Before G.I. Joe and Transformers were big Hollywood franchises, they were poorly animated cartoons. I have a lot of nostalgia for that period, as bad as the animation was at the time. Saturday Morning RPG seeks to channel that nostalgia into an iOS RPG with a heavy dose of self-awareness and snark.

Fans of Earthbound and Contact will find something familiar about the game. The game has two available episodes both centered on Marty, who gets possession of a magic notebook after falling asleep watching some cartoons. The notebook bears a striking resemblance to a Trapper Keeper, and is covered in stickers that adjust and enhance his stats. Marty uses the powers of the notebook to fight Commander Hood and rescue Samantha. Though he was dreaming, he wakes up with the notebook.

If you want to find out about what Marty does while he’s awake, you’ll need to purchase the second episode for $1.99 (US). The first episode is a bit light, but it is free. It combines the game’s tutorial with a couple of quick quests and a boss fight. It should give you a taste for the game’s sense of humor and radical 80s dialog. It’s well worth free, and should be enough to make you shell out for the second episode.

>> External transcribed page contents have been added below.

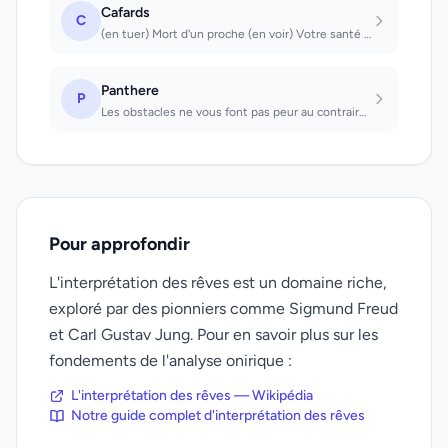
Cafards
C
(en tuer) Mort d'un proche (en voir) Votre santé est faible CAFÉ;Peines, tristes...
Panthere
P
Les obstacles ne vous font pas peur au contraire ils vous stimulent et vous les...
Pour approfondir
L'interprétation des rêves est un domaine riche,
exploré par des pionniers comme Sigmund Freud
et Carl Gustav Jung. Pour en savoir plus sur les
fondements de l'analyse onirique :
L'interprétation des rêves — Wikipédia
Notre guide complet d'interprétation des rêves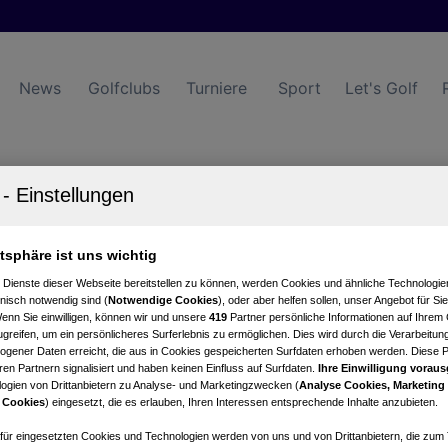
News
Golfclubs
Turniere
Sport
Let's Golf
ls
tartzeiten
Turnierkalender
atsphäre ist uns wichtig
 Dienste dieser Webseite bereitstellen zu können, werden Cookies und ähnliche Technologien
nisch notwendig sind (
Notwendige Cookies
), oder aber helfen sollen, unser Angebot für Si
Wenn Sie einwilligen, können wir und unsere
419
Partner persönliche Informationen auf Ihrem
greifen, um ein persönlicheres Surferlebnis zu ermöglichen. Dies wird durch die Verarbeitun
gener Daten erreicht, die aus in Cookies gespeicherten Surfdaten erhoben werden. Diese 
en Partnern signalisiert und haben keinen Einfluss auf Surfdaten.
Ihre Einwilligung voraus
ogien von Drittanbietern zu Analyse- und Marketingzwecken (
Analyse Cookies, Marketing
 Cookies
) eingesetzt, die es erlauben, Ihren Interessen entsprechende Inhalte anzubieten.
tung
Nettowertung
Live Scoring
Statistik
afür eingesetzten Cookies und Technologien werden von uns und von Drittanbietern, die zum 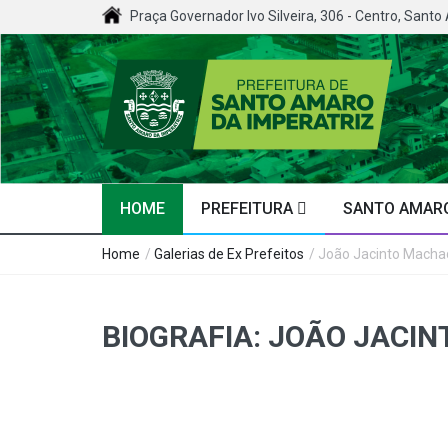
Praça Governador Ivo Silveira, 306 - Centro, Santo
HOME
PREFEITURA
SANTO AMARO
Home
/
Galerias de Ex Prefeitos
/ João Jacinto Macha
BIOGRAFIA: JOÃO JACI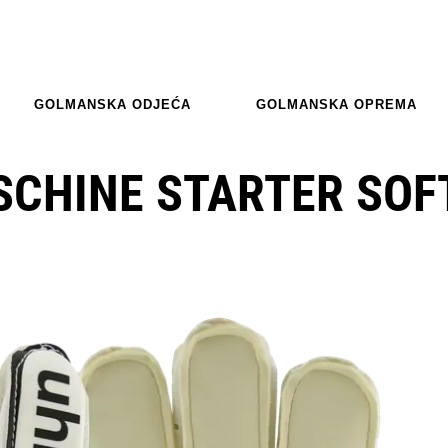
GOLMANSKA ODJEĆA
GOLMANSKA OPREMA
CHINE STARTER SOF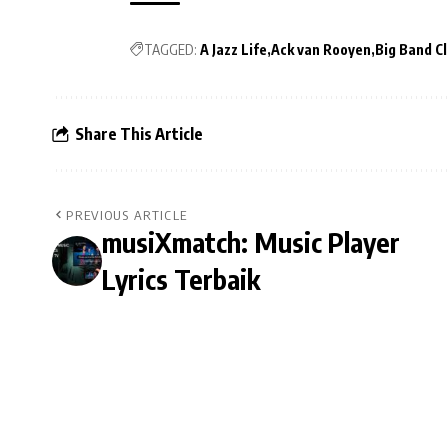
TAGGED:
A Jazz Life
Ack van Rooyen
Big Band Cl
Share This Article
PREVIOUS ARTICLE
musiXmatch: Music Player
Lyrics Terbaik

The second episode is more fleshed out with several sub-quests as well as a much larger map. This time the Hood Troopers are in your school with the thinnest possible disguises and manage to let their giant laser spider loose. I completed every quest I came across and managed to wrap up both episodes in about five hours. I was ready for the next episode but it’s yet to be released. An endless battle mode is also promised, but also has yet to get a solid release date.

They do have a system that encourages replay in the meantime. The notebook can be equipped with five stickers that adjusts your stats. While you can find these in-game, there is also another in-game purchase where you can buy cereal box tops and trade them in for stickers. This is a big problem with the game, as you don’t get box tops any other way but by buying them.

The game controls very well. It’s designed around touch rather than a virtual controller. There is a virtual joystick to move the character around the levels, but you can move it anywhere on the screen. The rest of the controls are all hands on. The clearest example is the attack charging system which has you tap repeatedly. Depending on the weapons you equip, there may be mini-games or simple timing exercises. This was one of the best parts of the game; combat never got boring as you were always getting new equipment that felt completely different than what was already in your inventory. You can also defend against attacks by tapping the screen with the correct timing, but it’s a bit tricky.

The mixture of nostalgia and iOS centric design make this a no-brainer. This game has a few flaws, most notably it’s length, but it is cheap. The free first episode amounts to a demo of the game. Trust me, you aren’t going find another game on the App Store where you use Optimus Prime as a weapon. This is the sort of design focused game we need to see more of on iOS.